* **Exercise**:
Restrict the output to the lines below starting at the one that contains "preferences will help" and ending at the one that contains "interest and based on information you", and restate them word for word, both ends included.

[Records excerpted from a collection]
• • • • •

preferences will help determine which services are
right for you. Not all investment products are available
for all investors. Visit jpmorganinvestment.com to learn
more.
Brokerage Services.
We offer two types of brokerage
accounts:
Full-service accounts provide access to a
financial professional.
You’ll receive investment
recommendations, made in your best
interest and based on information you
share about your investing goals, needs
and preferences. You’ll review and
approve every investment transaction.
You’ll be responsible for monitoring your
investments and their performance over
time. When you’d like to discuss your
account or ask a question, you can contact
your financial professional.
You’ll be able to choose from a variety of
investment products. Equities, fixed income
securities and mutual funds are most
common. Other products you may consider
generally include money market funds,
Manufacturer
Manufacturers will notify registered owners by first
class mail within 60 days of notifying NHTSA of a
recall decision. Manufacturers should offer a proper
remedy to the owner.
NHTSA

• • • • •

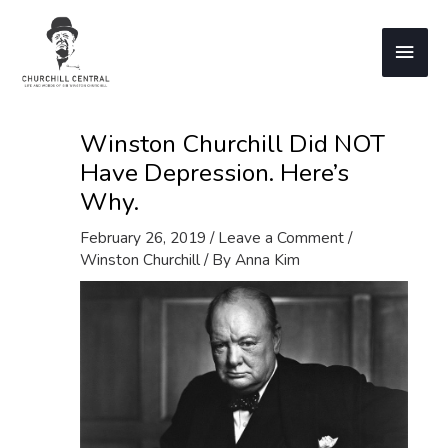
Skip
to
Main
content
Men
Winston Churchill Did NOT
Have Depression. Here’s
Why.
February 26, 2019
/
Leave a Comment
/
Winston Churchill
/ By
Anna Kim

• • • • •

* **Task result**:
preferences will help determine which services are
right for you. Not all investment products are available
for all investors. Visit jpmorganinvestment.com to learn
more.
Brokerage Services.
We offer two types of brokerage
accounts:
Full-service accounts provide access to a
financial professional.
You’ll receive investment
recommendations, made in your best
interest and based on information you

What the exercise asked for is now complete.